Podría parecer tonto, pero me hizo mucho bien.
—¿Puedo hacerte una pregunta? —pidió, despegándose unos centímetros para ganar visión de conjunto. De cerca estaba aún más delgado, casi como un adolescente al que le sobresaliera, impertinente y delatora, la nuez.
—Claro —musité, sorprendida.
—¿Estabas esperando a alguien?
—A ti —respondí, sonriendo con el rostro vuelto hacia arriba, sin que pudiera ver mi expresión. La voz nacía desde el fondo de la tráquea, gutural y proyectada hacia el techo, como si fuera la de otra persona. Rió un segundo y volvió a ahogarme con su boca encima de la mía.
No me creyó.
No sé cuántas horas pasamos allí dentro. Dos, tres. No sé. Hablamos y hablamos, en susurros, con los cuerpos pegados piel contra la piel.
Todos aquellos años en los que sólo una mirada de Fernando había sido mi recompensa, todos aquellos años...
Fue tan inesperado que tuve que morderme para contener las ganas de llorar.
Me sentí mal marchándome como una espía.
Cuando inició una leve maniobra de aproximación bastó con revelarle que vivía en la Arrabassada, en Mon Repos.

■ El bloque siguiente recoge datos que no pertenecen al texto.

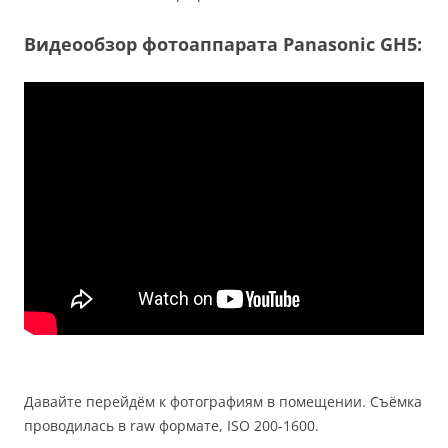
Видеообзор фотоаппарата Panasonic GH5:
Давайте перейдём к фотографиям в помещении. Съёмка
проводилась в raw формате, ISO 200-1600.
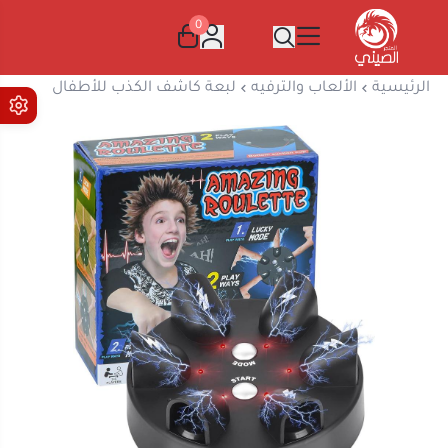
0
المتجر الصيني
الرئيسية
الألعاب والترفيه
لبعة كاشف الكذب للأطفال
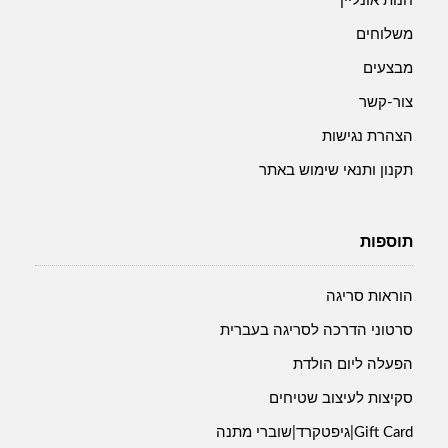
חנות אונליין
משלוחים
מבצעים
צור-קשר
הצהרת נגישות
תקנון ותנאי שימוש באתר
תוספות
הוראות סריגה
סרטוני הדרכה לסריגה בעברית
הפעלה ליום הולדת
סקיצות לעיצוב שטיחים
Gift Card|גיפטקרד|שוברי מתנה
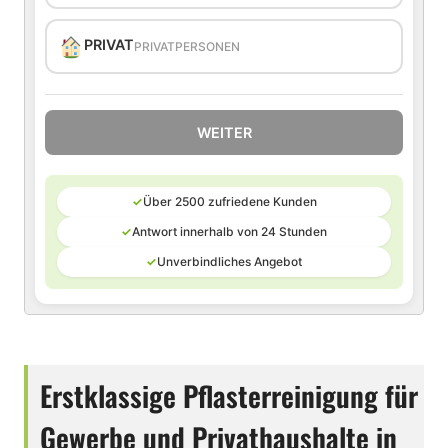
PRIVAT
PRIVATPERSONEN
WEITER
✓
Über 2500 zufriedene Kunden
✓
Antwort innerhalb von 24 Stunden
✓
Unverbindliches Angebot
Erstklassige Pflasterreinigung für
Gewerbe und Privathaushalte in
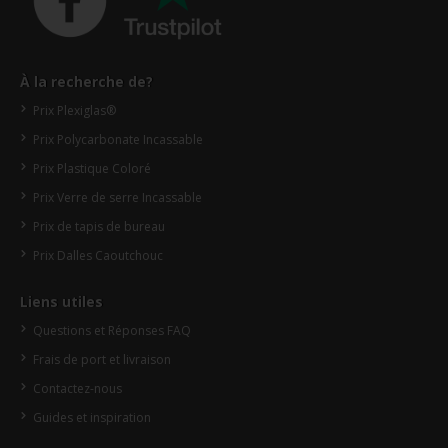
À la recherche de?
Prix Plexiglas®
Prix Polycarbonate Incassable
Prix Plastique Coloré
Prix Verre de serre Incassable
Prix de tapis de bureau
Prix Dalles Caoutchouc
Liens utiles
Questions et Réponses FAQ
Frais de port et livraison
Contactez-nous
Guides et inspiration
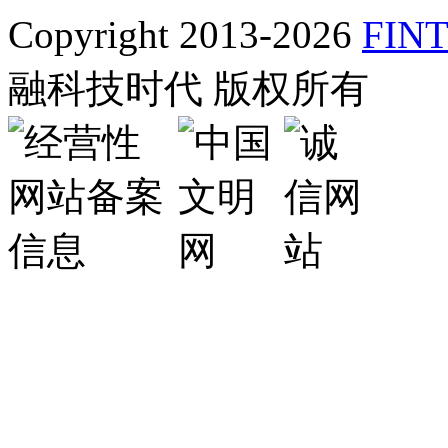
Copyright 2013-2026
FINT
融科技时代 版权所有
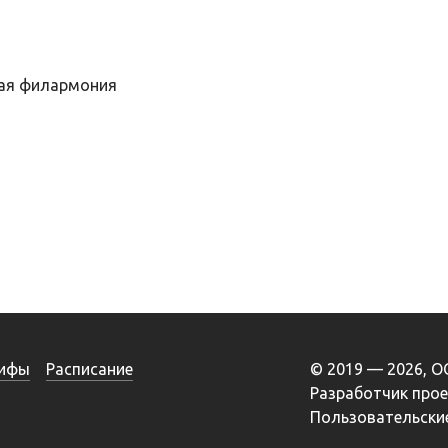
кая филармония
ифы
Расписание
© 2019 — 2026, 
Разработчик про
Пользовательские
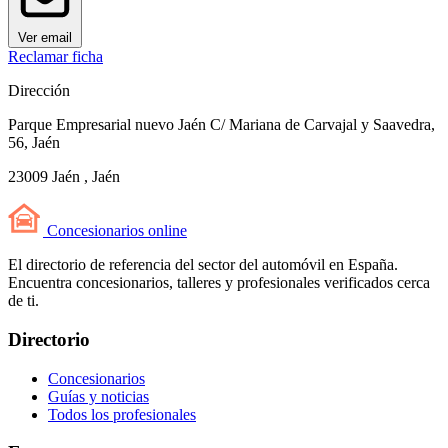
Ver email
Reclamar ficha
Dirección
Parque Empresarial nuevo Jaén C/ Mariana de Carvajal y Saavedra,
56, Jaén
23009 Jaén , Jaén
Concesionarios
online
El directorio de referencia del sector del automóvil en España.
Encuentra concesionarios, talleres y profesionales verificados cerca
de ti.
Directorio
Concesionarios
Guías y noticias
Todos los profesionales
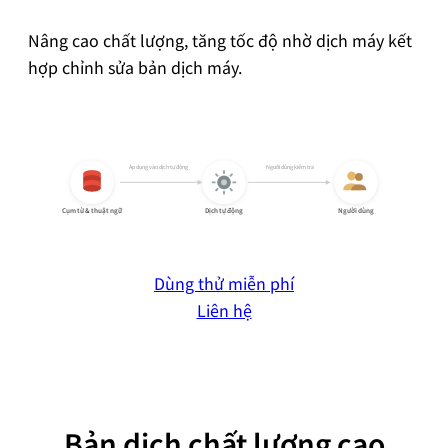
械
Nâng cao chất lượng, tăng tốc độ nhờ dịch máy kết
翻
hợp chỉnh sửa bản dịch máy.
訳
Áp dụng vào dịch tự động
Người dùng kiểm tra
Cụm từ & thuật ngữ
Dịch tự động
Người dùng
Dùng thử miễn phí
Liên hệ
Bản dịch chất lượng cao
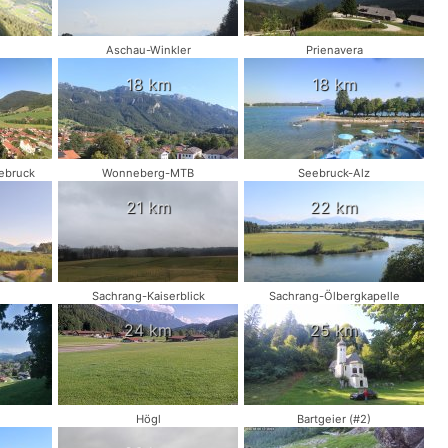
Aschau-Winkler
Prienavera
18 km
18 km
ebruck
Wonneberg-MTB
Seebruck-Alz
21 km
22 km
Sachrang-Kaiserblick
Sachrang-Ölbergkapelle
24 km
25 km
Högl
Bartgeier (#2)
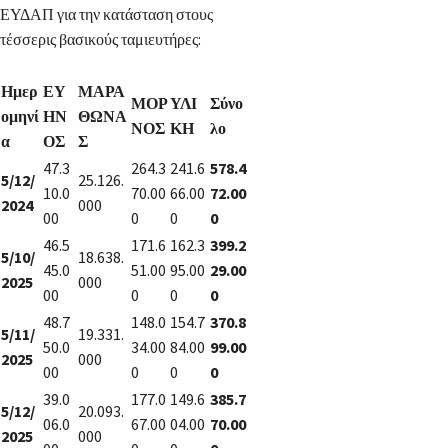
ΕΥΔΑΠ για την κατάσταση στους
τέσσερις βασικούς ταμιευτήρες:
Ημερ
ΕΥ
ΜΑΡΑ
ΜΟΡ
ΥΛΙ
Σύνο
ομηνί
ΗΝ
ΘΩΝΑ
ΝΟΣ
ΚΗ
λο
α
ΟΣ
Σ
47.3
264.3
241.6
578.4
5/12/
25.126.
10.0
70.00
66.00
72.00
2024
000
00
0
0
0
46.5
171.6
162.3
399.2
5/10/
18.638.
45.0
51.00
95.00
29.00
2025
000
00
0
0
0
48.7
148.0
154.7
370.8
5/11/
19.331.
50.0
34.00
84.00
99.00
2025
000
00
0
0
0
39.0
177.0
149.6
385.7
5/12/
20.093.
06.0
67.00
04.00
70.00
2025
000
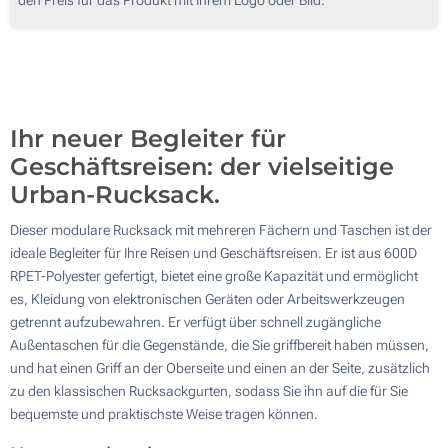
50
Ohne Werbedruck
100
Aktualisieren
Andere Menge :
Ihr neuer Begleiter für
Geschäftsreisen: der vielseitige
Urban-Rucksack.
Dieser modulare Rucksack mit mehreren Fächern und Taschen ist der
ideale Begleiter für Ihre Reisen und Geschäftsreisen. Er ist aus 600D
RPET-Polyester gefertigt, bietet eine große Kapazität und ermöglicht
es, Kleidung von elektronischen Geräten oder Arbeitswerkzeugen
getrennt aufzubewahren. Er verfügt über schnell zugängliche
Außentaschen für die Gegenstände, die Sie griffbereit haben müssen,
und hat einen Griff an der Oberseite und einen an der Seite, zusätzlich
zu den klassischen Rucksackgurten, sodass Sie ihn auf die für Sie
bequemste und praktischste Weise tragen können.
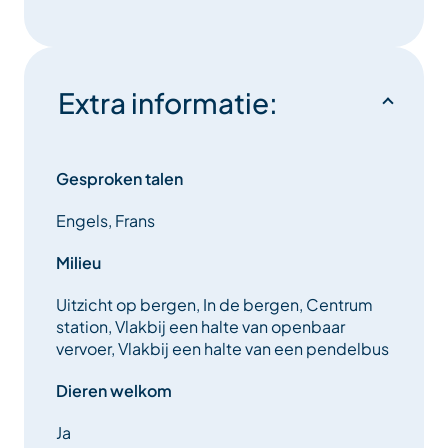
Extra informatie:
Gesproken talen
Engels, Frans
Milieu
Uitzicht op bergen, In de bergen, Centrum
station, Vlakbij een halte van openbaar
vervoer, Vlakbij een halte van een pendelbus
Dieren welkom
Ja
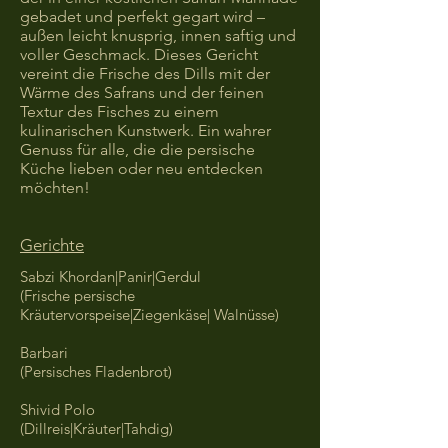
gebadet und perfekt gegart wird –
außen leicht knusprig, innen saftig und
voller Geschmack. Dieses Gericht
vereint die Frische des Dills mit der
Wärme des Safrans und der feinen
Textur des Fisches zu einem
kulinarischen Kunstwerk. Ein wahrer
Genuss für alle, die die persische
Küche lieben oder neu entdecken
möchten!
Gerichte
Sabzi Khordan|Panir|Gerdul
(Frische persische
Kräutervorspeise|Ziegenkäse| Walnüsse)
Barbari
(Persisches Fladenbrot)
Shivid Polo
(Dillreis|Kräuter|Tahdig)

Se levantó de golpe y buscó los pantalones entre las prendas desperdigadas por el suelo. No, no había ido como emisaria de nadie, sólo en mi propio nombre e interés. No hubiera necesitado eso para hacerle un par de preguntas, ya se lo podía imaginar... No tenía por qué explicarle nada, entonces ya estaba decidida: me marcharía de Mon Repos, y dejaría que Inés y Diego ajustaran sus viejas cuentas con ella, pero Román era quien quería avisar a Estela. Y le plantée antes de irme una última cosa, ¿había escuchado a Estela hablar de una enfermedad muy rara ¿de algún amigo, de alguien que tuviera algo que ver con una historia similar?

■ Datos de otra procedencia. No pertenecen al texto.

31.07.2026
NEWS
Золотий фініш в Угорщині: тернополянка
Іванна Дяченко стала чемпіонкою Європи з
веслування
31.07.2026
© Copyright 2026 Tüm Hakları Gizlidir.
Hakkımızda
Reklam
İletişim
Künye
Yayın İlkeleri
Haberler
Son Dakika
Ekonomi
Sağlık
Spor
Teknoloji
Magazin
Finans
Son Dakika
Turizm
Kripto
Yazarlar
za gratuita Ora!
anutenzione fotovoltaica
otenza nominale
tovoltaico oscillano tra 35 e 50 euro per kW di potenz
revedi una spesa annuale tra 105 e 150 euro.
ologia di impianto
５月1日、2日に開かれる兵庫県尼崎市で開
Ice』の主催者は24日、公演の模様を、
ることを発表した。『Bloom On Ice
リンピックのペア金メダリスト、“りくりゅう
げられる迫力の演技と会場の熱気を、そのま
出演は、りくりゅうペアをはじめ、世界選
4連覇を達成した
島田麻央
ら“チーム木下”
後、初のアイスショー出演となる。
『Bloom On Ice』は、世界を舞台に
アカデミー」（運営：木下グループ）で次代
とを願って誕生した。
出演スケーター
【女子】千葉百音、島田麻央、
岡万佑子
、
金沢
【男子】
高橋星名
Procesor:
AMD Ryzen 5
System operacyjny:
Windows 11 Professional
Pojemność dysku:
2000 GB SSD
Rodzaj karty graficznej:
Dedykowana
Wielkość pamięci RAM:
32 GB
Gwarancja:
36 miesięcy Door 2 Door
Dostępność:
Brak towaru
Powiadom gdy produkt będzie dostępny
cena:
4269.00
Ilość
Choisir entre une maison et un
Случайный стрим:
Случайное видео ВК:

—No, ¿por qué tendría que haberlo hecho?
Por nada.
Debía perdonarme, era un asunto privado.
Del paradero de Estela no tenía duda, reconoció, ya separados y vestidos. Estaba en Cuba, seguro, ella misma se había despedido de él, en ese mismo bar, en esa misma habitación. Sonrió; no, no había pasado nada. Ellos tenían otros intereses en común. Quiso marcharse a limpiarse, a cambiar totalmente de vida. Necesitaba un sitio en el que fuera difícil... daba igual, se interrumpió. Le había dejado el encargo de que avisara a sus hermanos.
Armando se encendió un primer cigarrillo en la trastienda y se apoyó contra la pared, descalzo y a medio vestir.
—Todos tenemos nuestros secretos, señorita misteriosa...
Él mismo se había ocupado de acercarse hasta la Costa Brava para entregarle su comisión a su prima Inés. Estela iba a quedarse en casa de su padre, en Cienfuegos, los próximos meses, les dejaba su teléfono, por si tenían que ponerse en contacto con ella, pero sólo por urgente necesidad.
Ella calculó que se quedaría allí una buena temporada, ocho, nueve meses, un año quizás. Lo necesario.
Estela nunca había desaparecido. Habían intentado hacerla desaparecer.
Una lluvia espesa como una cortina barría las calles cuando salí del China Blue. Armando apagó su cigarro en la acera a la vez que se despedía; un adiós con el deseo de que te vaya bonito aunque supiéramos que lo nuestro se terminaba allí.